Let $\mathcal F$ be finite locally free. Then the locus $v=0$ is closed, that is the functor $$F : (Sch/S)^{opp} \longrightarrow (Sets)$$ $$ F(T) = \{ f \in Hom_S(T,S)| f^*(v) = 0\}$$ is represented by a closed subscheme of S.
The proof is given in the book.
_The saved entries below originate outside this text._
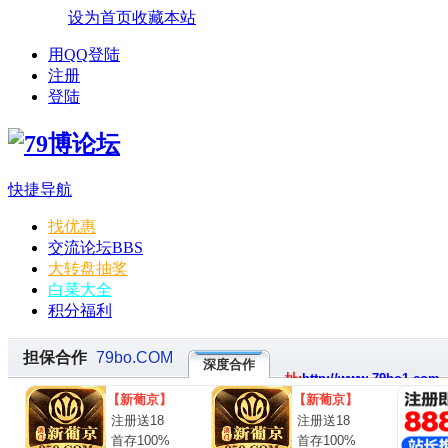
设为首页
收藏本站
用QQ登陆
注册
登陆
快捷导航
找优惠
交流论坛
BBS
大转盘抽奖
白菜大全
积分福利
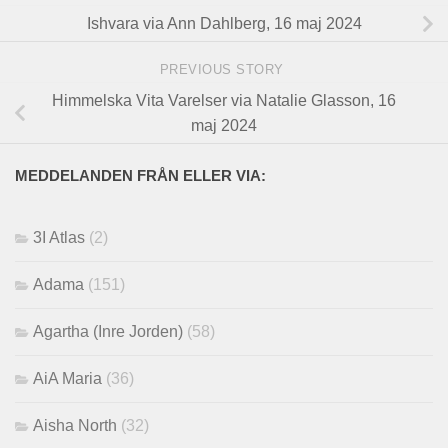
Ishvara via Ann Dahlberg, 16 maj 2024
PREVIOUS STORY
Himmelska Vita Varelser via Natalie Glasson, 16
maj 2024
MEDDELANDEN FRÅN ELLER VIA:
3I Atlas
(2)
Adama
(151)
Agartha (Inre Jorden)
(58)
AiA Maria
(36)
Aisha North
(32)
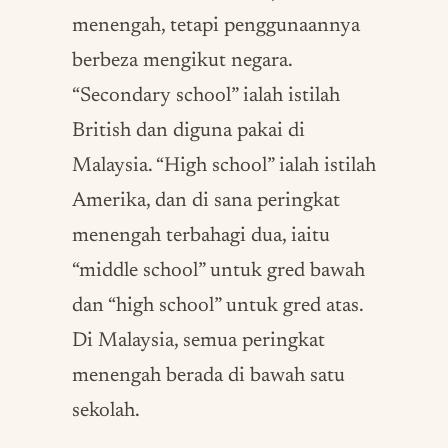
menengah, tetapi penggunaannya
berbeza mengikut negara.
“Secondary school” ialah istilah
British dan diguna pakai di
Malaysia. “High school” ialah istilah
Amerika, dan di sana peringkat
menengah terbahagi dua, iaitu
“middle school” untuk gred bawah
dan “high school” untuk gred atas.
Di Malaysia, semua peringkat
menengah berada di bawah satu
sekolah.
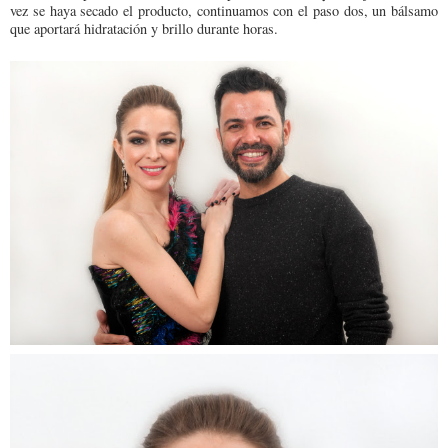
vez se haya secado el producto, continuamos con el paso dos, un bálsamo
que aportará hidratación y brillo durante horas.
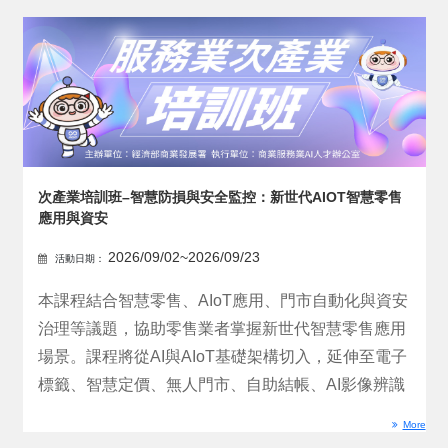
次產業培訓班–智慧防損與安全監控：新世代AIOT智慧零售
應用與資安
2026/09/02~2026/09/23
活動日期：
本課程結合智慧零售、AIoT應用、門市自動化與資安
治理等議題，協助零售業者掌握新世代智慧零售應用
場景。課程將從AI與AIoT基礎架構切入，延伸至電子
標籤、智慧定價、無人門市、自助結帳、AI影像辨識
與...
More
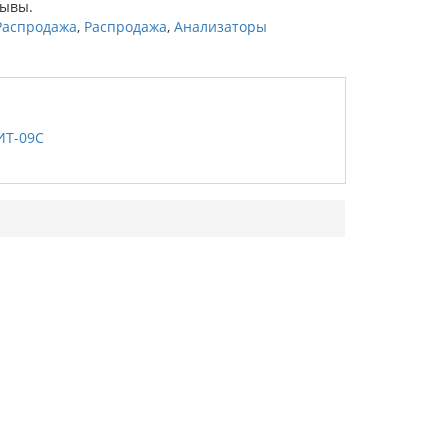
зывы.
Распродажа
,
Распродажа
,
Анализаторы
ИТ-09С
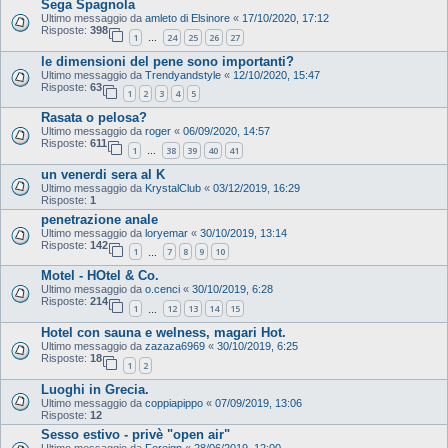
Sega Spagnola
Ultimo messaggio da
amleto di Elsinore
«
17/10/2020, 17:12
Risposte:
398
1
24
25
26
27
…
le dimensioni del pene sono importanti?
Ultimo messaggio da
Trendyandstyle
«
12/10/2020, 15:47
Risposte:
63
1
2
3
4
5
Rasata o pelosa?
Ultimo messaggio da
roger
«
06/09/2020, 14:57
Risposte:
611
1
38
39
40
41
…
un venerdi sera al K
Ultimo messaggio da
KrystalClub
«
03/12/2019, 16:29
Risposte:
1
penetrazione anale
Ultimo messaggio da
loryemar
«
30/10/2019, 13:14
Risposte:
142
1
7
8
9
10
…
Motel - HOtel & Co.
Ultimo messaggio da
o.cenci
«
30/10/2019, 6:28
Risposte:
214
1
12
13
14
15
…
Hotel con sauna e welness, magari Hot.
Ultimo messaggio da
zazaza6969
«
30/10/2019, 6:25
Risposte:
18
1
2
Luoghi in Grecia.
Ultimo messaggio da
coppiapippo
«
07/09/2019, 13:06
Risposte:
12
Sesso estivo - privè "open air"
Ultimo messaggio da
Foreign
«
28/06/2019, 12:00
But at the last line I got stuck.
Gist of the proof: By using $\mathcal F$ finite locally free we can say that $$\mathcal Hom (\mathcal E , \mathcal F) = (\mathcal E \otimes \mathcal F^{\vee})^{\vee}$$
and also if $f:T\longrightarrow S$ is a morphism of schemes, then $$ f^*(v)= 0\;\;iff\;\; f^*(v') = 0$$
Where $v'$ is the corresponder of $v$ in $(\mathcal E \otimes \mathcal F^{\vee})^{\vee}$.
Now in the proof they say that $f^*(v') = 0$ iff f factors through the closed subscheme $V(\mathscr I)$. Where $\mathscr I$ is the image of $v$ and a quasi coherent ideal of $\mathscr O_S$. In this "factors through" part I am completely stuck.
My attempt: The goal is to give a bijection between $$Hom (T,{V(\mathscr I)}) \longrightarrow F(T)$$ Let $f \in Hom (T,{V(\mathscr I)}) $ need to show that $f^*(v)$ is 0.
I was trying to show that at the stalk level $$f^*(v)_{t} :(\mathcal E \otimes \mathcal F^{\vee})_{(f(t))} \otimes {_\mathcal {O_{S,f(t)}}} \mathcal O_{T,t} \longrightarrow \mathcal O_{S,f(t)}$$ it is 0 for every $t \in T$. But I am stuck. PLease help me!!
Edit : Definition of $V(\mathscr I)$ $$V(\mathscr I) = \{s \in S : \mathscr I_{s} \neq \mathcal O_{S,s}\}$$ or $$V(\mathscr I) = \{s \in S : \mathscr I_{s} = 0\}$$